On January 7, 2026, GameStop and Cineverse unveiled a promotional collaboration for the film. Select Gamestop locations in the U.S. allowed fans to visit a store, and access a digital campaign on their phones to receive rewards.

==Reception==
===Box office===
Return to Silent Hill was released on January 23, 2026, in the United States alongside Mercy, Clika, and wide releases of Arco and H Is for Hawk. With many theaters closing down during the weekend due to the January 2026 North American winter storm, it had grossed $2 million in the United States on opening day, and was projected to gross below Avatar: Fire and Ash and Mercy. It reached number 7, earning $3.2 million domestically on opening weekend. Cineverse CEO projected profitability on a reported $3.5 million total investment for distribution rights and marketing, and cited a top-ten opening and strong per-theater average despite a weather-affected weekend; he also argued that polarized reviews would not materially limit the film's home-entertainment prospects because of sustained interest among video game fans. In China, it opened at $9.3 million, with a worldwide opening weekend of $19.3 million. For the next weekend, Variety reported that the film grossed an additional $2.1 million in China "for a $14.3 million cume". The film remained in China's top five during the pre-Lunar New Year Holiday period (6–8 February), adding $1.3 million and bringing its regional total to $17.3 million.

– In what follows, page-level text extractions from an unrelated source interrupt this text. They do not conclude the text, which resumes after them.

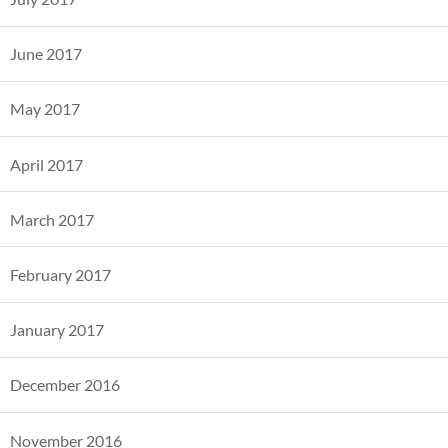
June 2017
May 2017
April 2017
March 2017
February 2017
January 2017
December 2016
November 2016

The film's worldwide box office total stands at $47.5 million.

===Critical response===

 Metacritic, which uses a weighted average, assigned the film a score of 34 out of 100, based on 14 critics, indicating "generally unfavorable" reviews. On AlloCiné, the film received an average rating of 3.0 out of 5, based on 21 reviews from French critics.

==Reboot==
On September 20, 2026, The Wall Street Journal revealed that Roy Lee, who produced Zach Cregger's Resident Evil (2026), is developing a Silent Hill reboot movie he'll be producing.